Task requirements: Respond with nothing but the number of lines in this data that include the word "para".

##### Material supplied

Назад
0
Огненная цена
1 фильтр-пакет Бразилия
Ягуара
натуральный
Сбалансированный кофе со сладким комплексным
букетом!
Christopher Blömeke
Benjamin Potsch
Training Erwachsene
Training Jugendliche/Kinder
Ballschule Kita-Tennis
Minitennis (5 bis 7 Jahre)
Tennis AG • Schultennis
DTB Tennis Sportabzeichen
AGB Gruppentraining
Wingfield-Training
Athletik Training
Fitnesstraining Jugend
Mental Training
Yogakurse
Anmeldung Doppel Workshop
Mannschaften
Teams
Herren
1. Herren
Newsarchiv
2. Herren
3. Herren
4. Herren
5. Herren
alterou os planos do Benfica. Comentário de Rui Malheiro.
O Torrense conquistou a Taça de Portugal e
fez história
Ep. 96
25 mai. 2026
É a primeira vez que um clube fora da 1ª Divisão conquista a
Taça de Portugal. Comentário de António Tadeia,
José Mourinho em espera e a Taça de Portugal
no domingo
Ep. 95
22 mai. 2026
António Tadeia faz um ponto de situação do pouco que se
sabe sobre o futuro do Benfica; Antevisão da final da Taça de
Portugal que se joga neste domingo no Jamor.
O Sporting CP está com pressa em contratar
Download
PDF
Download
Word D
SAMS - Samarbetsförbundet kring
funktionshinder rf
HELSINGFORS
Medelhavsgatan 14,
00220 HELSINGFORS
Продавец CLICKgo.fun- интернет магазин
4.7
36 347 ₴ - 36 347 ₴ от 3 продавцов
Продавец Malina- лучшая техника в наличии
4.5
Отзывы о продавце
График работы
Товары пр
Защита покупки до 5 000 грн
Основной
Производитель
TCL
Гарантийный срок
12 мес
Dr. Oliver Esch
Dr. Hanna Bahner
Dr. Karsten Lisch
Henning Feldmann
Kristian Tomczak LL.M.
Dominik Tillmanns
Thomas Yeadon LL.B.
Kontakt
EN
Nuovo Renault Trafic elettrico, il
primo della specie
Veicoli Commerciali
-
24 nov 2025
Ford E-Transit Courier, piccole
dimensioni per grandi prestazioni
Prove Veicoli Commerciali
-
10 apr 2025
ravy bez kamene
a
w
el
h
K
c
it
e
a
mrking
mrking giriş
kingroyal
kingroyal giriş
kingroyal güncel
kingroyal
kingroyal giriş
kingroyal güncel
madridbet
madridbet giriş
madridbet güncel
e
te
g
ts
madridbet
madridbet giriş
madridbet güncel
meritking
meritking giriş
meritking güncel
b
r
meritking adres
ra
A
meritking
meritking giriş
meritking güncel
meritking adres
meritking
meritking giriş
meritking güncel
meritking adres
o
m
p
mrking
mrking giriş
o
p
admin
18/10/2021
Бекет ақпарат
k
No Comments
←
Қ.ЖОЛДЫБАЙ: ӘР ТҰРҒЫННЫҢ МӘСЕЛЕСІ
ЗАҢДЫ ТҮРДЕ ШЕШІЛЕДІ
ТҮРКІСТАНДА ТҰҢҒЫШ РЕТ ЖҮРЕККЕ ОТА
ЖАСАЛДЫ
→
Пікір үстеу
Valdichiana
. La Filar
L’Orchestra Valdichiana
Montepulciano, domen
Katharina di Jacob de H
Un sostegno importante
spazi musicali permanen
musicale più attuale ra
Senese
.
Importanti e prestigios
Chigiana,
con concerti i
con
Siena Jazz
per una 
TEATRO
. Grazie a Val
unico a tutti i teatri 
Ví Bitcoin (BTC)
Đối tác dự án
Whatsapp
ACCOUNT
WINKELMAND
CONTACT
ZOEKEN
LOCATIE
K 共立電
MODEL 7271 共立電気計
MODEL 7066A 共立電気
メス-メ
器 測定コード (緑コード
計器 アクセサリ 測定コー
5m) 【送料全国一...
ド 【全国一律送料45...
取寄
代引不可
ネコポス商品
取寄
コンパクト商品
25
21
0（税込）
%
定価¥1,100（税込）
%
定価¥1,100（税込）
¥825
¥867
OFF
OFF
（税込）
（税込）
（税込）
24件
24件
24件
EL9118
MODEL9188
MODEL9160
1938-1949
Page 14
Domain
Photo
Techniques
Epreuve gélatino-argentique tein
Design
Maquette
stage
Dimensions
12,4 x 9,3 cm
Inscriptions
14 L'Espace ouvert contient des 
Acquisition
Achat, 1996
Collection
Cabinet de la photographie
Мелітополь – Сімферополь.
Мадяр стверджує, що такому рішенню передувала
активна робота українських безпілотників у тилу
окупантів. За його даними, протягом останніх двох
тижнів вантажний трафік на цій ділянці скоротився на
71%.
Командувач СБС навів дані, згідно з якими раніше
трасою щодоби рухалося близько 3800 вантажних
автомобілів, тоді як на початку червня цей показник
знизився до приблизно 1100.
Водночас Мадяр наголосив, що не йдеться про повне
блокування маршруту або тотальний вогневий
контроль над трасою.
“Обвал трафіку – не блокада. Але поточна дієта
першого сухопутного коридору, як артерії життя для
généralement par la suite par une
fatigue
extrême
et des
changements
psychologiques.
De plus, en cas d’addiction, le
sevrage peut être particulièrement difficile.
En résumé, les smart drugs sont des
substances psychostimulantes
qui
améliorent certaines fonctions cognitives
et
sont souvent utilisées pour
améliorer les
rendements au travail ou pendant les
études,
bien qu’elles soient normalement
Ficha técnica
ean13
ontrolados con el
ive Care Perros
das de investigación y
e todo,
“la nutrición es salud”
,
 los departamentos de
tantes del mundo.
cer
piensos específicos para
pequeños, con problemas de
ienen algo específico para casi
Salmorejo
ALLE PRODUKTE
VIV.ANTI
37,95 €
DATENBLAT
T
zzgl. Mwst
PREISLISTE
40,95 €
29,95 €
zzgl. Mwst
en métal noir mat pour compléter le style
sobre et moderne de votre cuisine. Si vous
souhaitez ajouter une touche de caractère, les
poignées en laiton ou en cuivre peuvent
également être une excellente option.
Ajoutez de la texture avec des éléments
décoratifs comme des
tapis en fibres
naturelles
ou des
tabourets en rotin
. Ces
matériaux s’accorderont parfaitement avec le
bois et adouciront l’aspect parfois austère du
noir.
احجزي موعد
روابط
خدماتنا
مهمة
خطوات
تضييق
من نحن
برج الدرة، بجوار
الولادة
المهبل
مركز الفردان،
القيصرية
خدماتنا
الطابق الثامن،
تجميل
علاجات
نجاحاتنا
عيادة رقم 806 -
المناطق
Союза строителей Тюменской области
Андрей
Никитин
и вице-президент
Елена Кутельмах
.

##########

Exercise output: 2